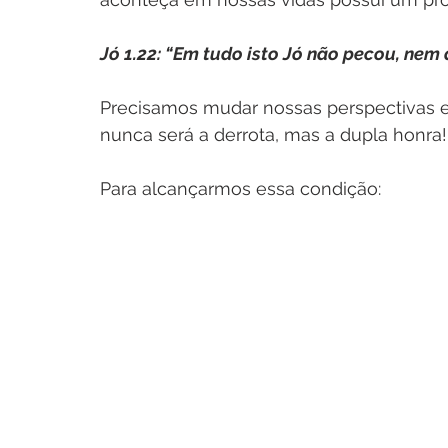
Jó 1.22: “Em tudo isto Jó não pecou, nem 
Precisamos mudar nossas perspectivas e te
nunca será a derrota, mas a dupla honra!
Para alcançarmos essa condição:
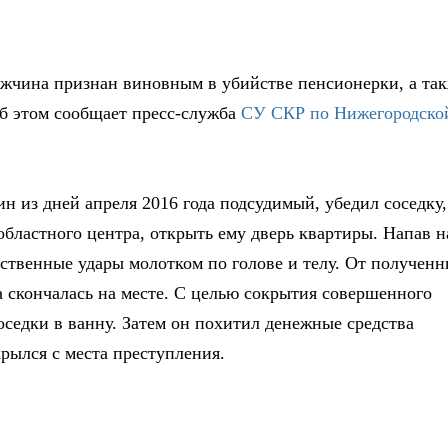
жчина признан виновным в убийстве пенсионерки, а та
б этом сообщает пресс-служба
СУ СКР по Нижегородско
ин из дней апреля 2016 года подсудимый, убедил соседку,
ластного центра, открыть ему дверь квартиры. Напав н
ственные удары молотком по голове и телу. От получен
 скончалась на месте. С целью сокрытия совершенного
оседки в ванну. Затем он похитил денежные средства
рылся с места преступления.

================

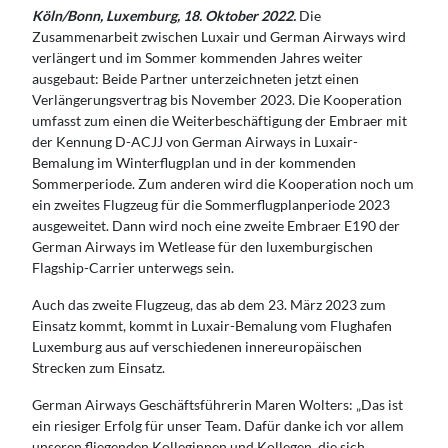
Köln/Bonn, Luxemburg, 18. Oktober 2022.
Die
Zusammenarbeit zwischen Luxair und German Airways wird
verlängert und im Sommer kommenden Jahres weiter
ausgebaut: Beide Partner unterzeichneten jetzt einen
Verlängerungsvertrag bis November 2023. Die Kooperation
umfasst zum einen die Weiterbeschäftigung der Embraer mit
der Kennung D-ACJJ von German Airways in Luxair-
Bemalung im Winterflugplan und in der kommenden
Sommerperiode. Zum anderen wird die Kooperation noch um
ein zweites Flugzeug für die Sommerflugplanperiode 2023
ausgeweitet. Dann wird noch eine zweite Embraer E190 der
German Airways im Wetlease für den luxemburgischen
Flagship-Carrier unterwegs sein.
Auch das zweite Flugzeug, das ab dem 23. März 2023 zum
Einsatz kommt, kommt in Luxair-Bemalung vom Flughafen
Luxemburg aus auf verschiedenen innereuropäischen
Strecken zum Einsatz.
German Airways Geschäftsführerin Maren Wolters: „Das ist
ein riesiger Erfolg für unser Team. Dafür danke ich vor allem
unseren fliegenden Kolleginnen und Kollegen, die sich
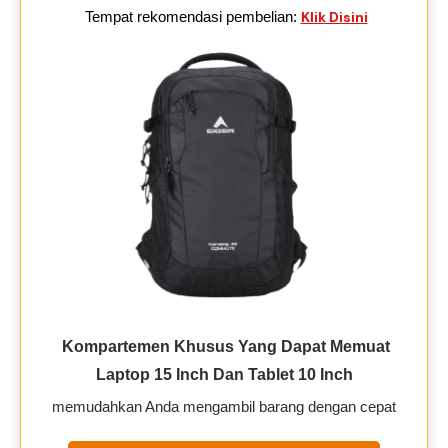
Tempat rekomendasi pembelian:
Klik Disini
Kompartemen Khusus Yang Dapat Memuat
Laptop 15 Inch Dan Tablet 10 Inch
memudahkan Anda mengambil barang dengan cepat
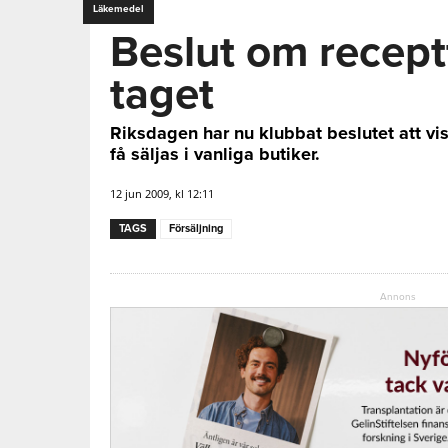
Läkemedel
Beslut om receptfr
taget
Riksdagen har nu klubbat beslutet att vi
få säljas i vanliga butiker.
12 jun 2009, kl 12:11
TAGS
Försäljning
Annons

================

▶ **Task**
Leave the pictures out. Output, exactly, the lines of the material above starting at the line containing "não pecou, nem" and ending at the line containing "рылся с места преступления.".

▶ **Answer space**
Jó 1.22: “Em tudo isto Jó não pecou, nem 
Precisamos mudar nossas perspectivas e te
nunca será a derrota, mas a dupla honra!
Para alcançarmos essa condição:
жчина признан виновным в убийстве пенсионерки, а та
б этом сообщает пресс-служба
СУ СКР по Нижегородско
ин из дней апреля 2016 года подсудимый, убедил соседку,
ластного центра, открыть ему дверь квартиры. Напав н
ственные удары молотком по голове и телу. От получен
 скончалась на месте. С целью сокрытия совершенного
оседки в ванну. Затем он похитил денежные средства
рылся с места преступления.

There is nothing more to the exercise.